Huge '80s Movie Star Molly Ringwald Opens Up About Nightmare of Finding Fame so Young — 'It Was Overwhelming and Scary!'

Molly Ringwald opened up about finding fame at a young age,
March 12 2025, Published 7:45 p.m. ET
Molly Ringwald has opened up about becoming famous at such a young age and how it was "scary."
RadarOnline.com can reveal the movie superstar appeared on the newest episode of Monica Lewinsky's Reclaiming podcast to chat about fame as a teenager and reflected on being cast in late director John Hughes' comedies.

Molly Ringwald has opened up about becoming famous at such a young age.
Back in the 1980s, Ringwald, now 57 years old, skyrocketed to fame as being cast in the films - Sixteen Candles, The Breakfast Club and Pretty in Pink.
Fast forward a few decades, the 80s icon is now looking back on how she was considered Hughes' "muse" when he wrote the screenplay for Sixteen Candles and how she sees that term differently today.
She explained: "In terms of, did I know that I was a 'muse,' he told me that, but when you’re that age, I had nothing really to compare it to."
While Ringwald already had a few roles on her acting resume, Sixteen Candles was Hughes' directorial debut.
She explained: "But I was still only 15 years old, so I didn’t have a lot of life experience. It didn’t seem that strange to me [being Hughes’s muse]. Now, it does."
Lewinsky asked: "Like strange, still complimentary, or strange weird, strange creepy?"
Ringwald replied: "Umm, yeah, it’s peculiar. It’s complimentary. It’s always felt incredibly complimentary, but yeah, looking back on it, there was something peculiar."

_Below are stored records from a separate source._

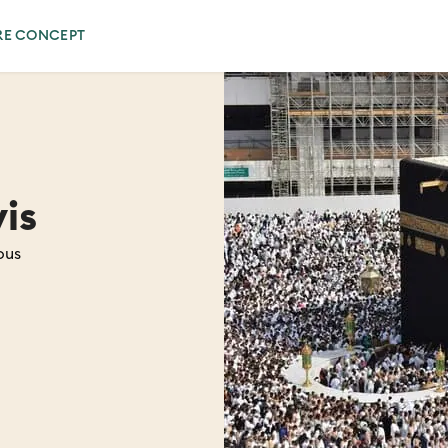
RE CONCEPT
is
ous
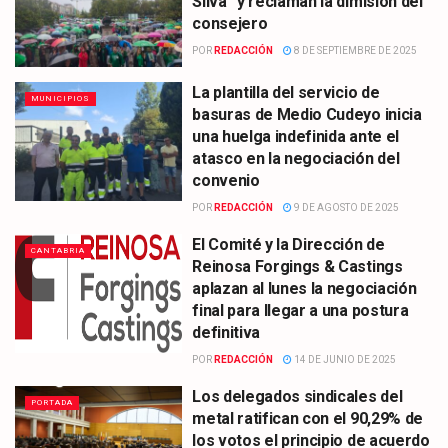
Silva” y reclaman la dimisión del
consejero
POR
REDACCIÓN
8 DE SEPTIEMBRE DE 2025
La plantilla del servicio de
MUNICIPIOS
basuras de Medio Cudeyo inicia
una huelga indefinida ante el
atasco en la negociación del
convenio
POR
REDACCIÓN
9 DE AGOSTO DE 2025
El Comité y la Dirección de
CANTABRIA
Reinosa Forgings & Castings
aplazan al lunes la negociación
final para llegar a una postura
definitiva
POR
REDACCIÓN
14 DE JUNIO DE 2025
Los delegados sindicales del
PORTADA
metal ratifican con el 90,29% de
los votos el principio de acuerdo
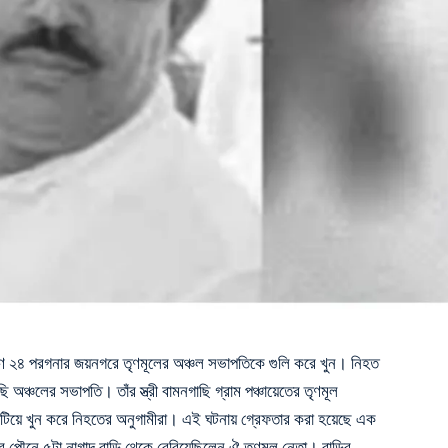
িণ ২৪ পরগনার জয়নগরে তৃণমূলের অঞ্চল সভাপতিকে গুলি করে খুন। নিহত
ি অঞ্চলের সভাপতি। তাঁর স্ত্রী বামনগাছি গ্রাম পঞ্চায়েতের তৃণমূল
 পিটিয়ে খুন করে নিহতের অনুগামীরা। এই ঘটনায় গ্রেফতার করা হয়েছে এক
র পৌনে ৫টা নাগাদ বাড়ি থেকে বেরিয়েছিলেন ঐ তৃণমূল নেতা। বাড়ির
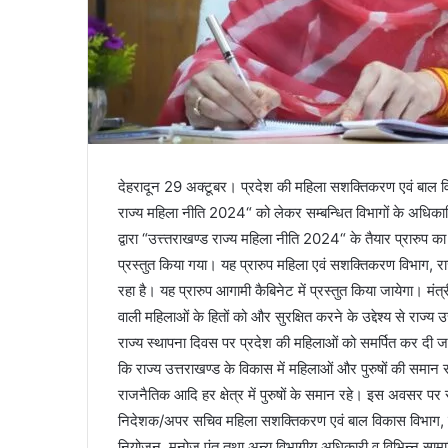
देहरादून 29 अक्टूबर। प्रदेश की महिला सशक्तिकरण एवं बाल विकास
राज्य महिला नीति 2024“ को लेकर सम्बन्धित विभागों के अधिकार
द्वारा “उत्त्तराखण्ड राज्य महिला नीति 2024“ के तैयार प्रारुप का
प्रस्तुत किया गया। यह प्रारुप महिला एवं सशक्तिकरण विभाग, र
रहा है। यह प्रारुप आगामी कैबिनेट में प्रस्तुत किया जायेगा। मंत्री 
वाली महिलाओं के हितों को और सुरक्षित करने के उद्देश्य से राज
राज्य स्थापना दिवस पर प्रदेश की महिलाओं को समर्पित कर दी जाये
कि राज्य उत्तराखण्ड के विकास में महिलाओं और पुरुषों की समा
राजनैतिक आदि हर क्षेत्र में पुरुषों के समान रहे। इस अवसर प
निदेशक/अपर सचिव महिला सशक्तिकरण एवं बाल विकास विभाग, प्र
नियोजन, मनोज पंत तथा अन्य विभागीय अधिकारी व विभिन्न सामा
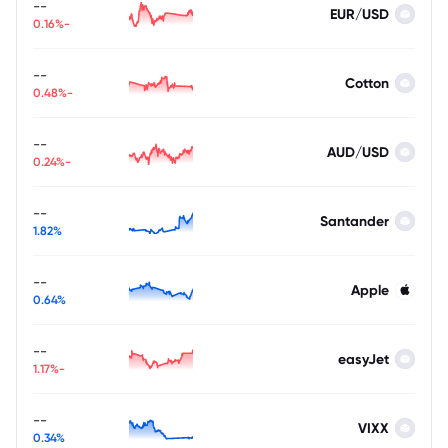
--
EUR/USD
-0.16%
--
Cotton
-0.48%
--
AUD/USD
-0.24%
--
Santander
1.82%
--
Apple
0.64%
--
easyJet
-1.17%
--
VIXX
0.34%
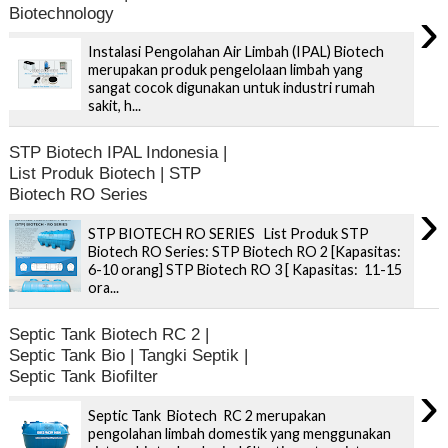
›
Biotechnology
Instalasi Pengolahan Air Limbah (IPAL) Biotech
merupakan produk pengelolaan limbah yang
sangat cocok digunakan untuk industri rumah
sakit, h...
STP Biotech IPAL Indonesia |
List Produk Biotech | STP
Biotech RO Series
›
STP BIOTECH RO SERIES List Produk STP
Biotech RO Series: STP Biotech RO 2 [Kapasitas:
6-10 orang] STP Biotech RO 3 [ Kapasitas: 11-15
ora...
Septic Tank Biotech RC 2 |
Septic Tank Bio | Tangki Septik |
Septic Tank Biofilter
›
Septic Tank Biotech RC 2 merupakan
pengolahan limbah domestik yang menggunakan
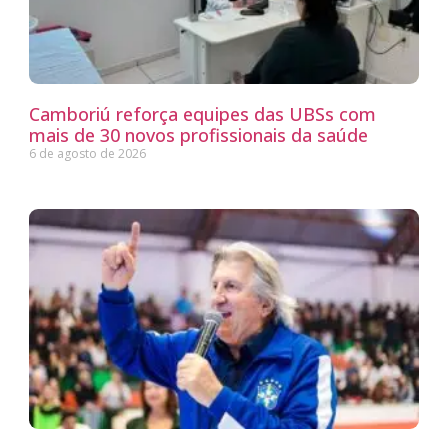
Camboriú reforça equipes das UBSs com
mais de 30 novos profissionais da saúde
6 de agosto de 2026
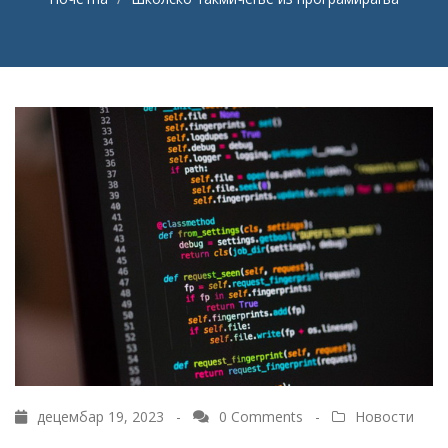
децембар 19, 2023 -
0 Comments
-
Новости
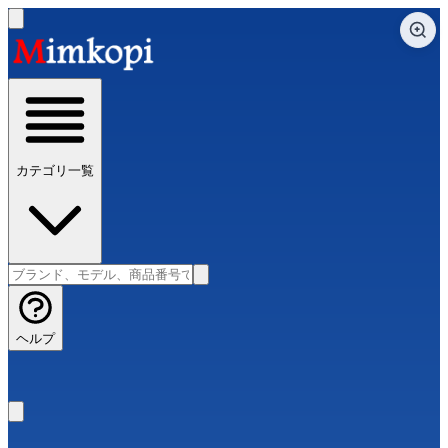
カテゴリ一覧
ヘルプ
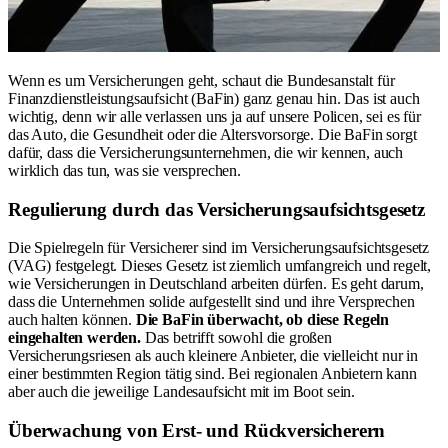
Wenn es um Versicherungen geht, schaut die Bundesanstalt für
Finanzdienstleistungsaufsicht (BaFin) ganz genau hin. Das ist auch
wichtig, denn wir alle verlassen uns ja auf unsere Policen, sei es für
das Auto, die Gesundheit oder die Altersvorsorge. Die BaFin sorgt
dafür, dass die Versicherungsunternehmen, die wir kennen, auch
wirklich das tun, was sie versprechen.
Regulierung durch das Versicherungsaufsichtsgesetz
Die Spielregeln für Versicherer sind im Versicherungsaufsichtsgesetz
(VAG) festgelegt. Dieses Gesetz ist ziemlich umfangreich und regelt,
wie Versicherungen in Deutschland arbeiten dürfen. Es geht darum,
dass die Unternehmen solide aufgestellt sind und ihre Versprechen
auch halten können.
Die BaFin überwacht, ob diese Regeln
eingehalten werden.
Das betrifft sowohl die großen
Versicherungsriesen als auch kleinere Anbieter, die vielleicht nur in
einer bestimmten Region tätig sind. Bei regionalen Anbietern kann
aber auch die jeweilige Landesaufsicht mit im Boot sein.
Überwachung von Erst- und Rückversicherern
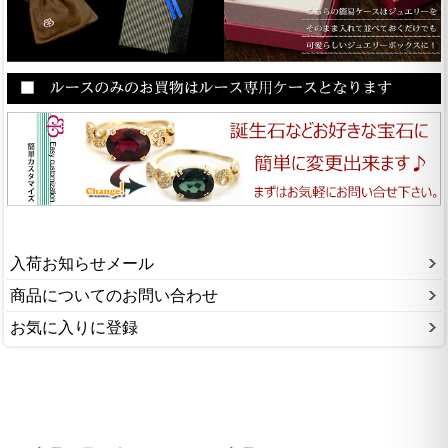
入荷お知らせメール
商品についてのお問い合わせ
お気に入りに登録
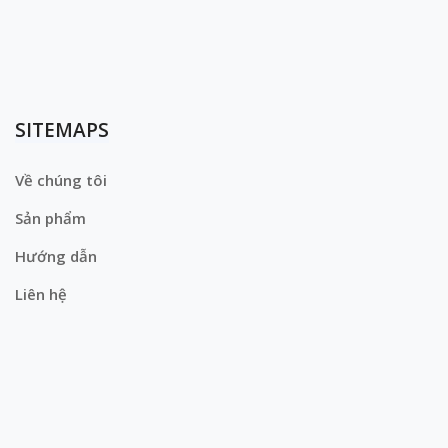
SITEMAPS
Về chúng tôi
Sản phẩm
Hướng dẫn
Liên hệ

'Sixteen Candles' was Hughes’ directorial debut.
When Ringwald was just 15 years old, Hughes wrote the screenplay after seeing her headshot – when he was in his 30s – which is something she considers "complex" now looking at the situation from a different perspective.
She continued: "It's definitely complex, and it’s something that I turn over in my head a lot and try to figure out how that all affected me.
"I feel like I’m still processing all of that, and I probably will until the day I die."
Back in 2009, the filmaker died at just 59 years old from a heart attack.
At the time of his death, Ringwald revealed she had not spoken to him in more than 20 years.

Ringwald shot to fame with a handful of iconic roles.

While watching The Breakfast Club back with her own daughter, Ringwald wrote an essay amid the #MeToo movement about Hughes' movies – calling out the sexism, racism, and homophobia.
She wrote: "If attitudes toward female subjugation are systemic, and I believe that they are, it stands to reason that the art we consume and sanction plays some part in reinforcing those same attitudes."
Ringwald continued: "How are we meant to feel about art that we both love and oppose? What if we are in the unusual position of having helped create it? Erasing history is a dangerous road when it comes to art — change is essential, but so, too, is remembering the past, in all of its transgression and barbarism, so that we may properly gauge how far we have come, and also how far we still need to go."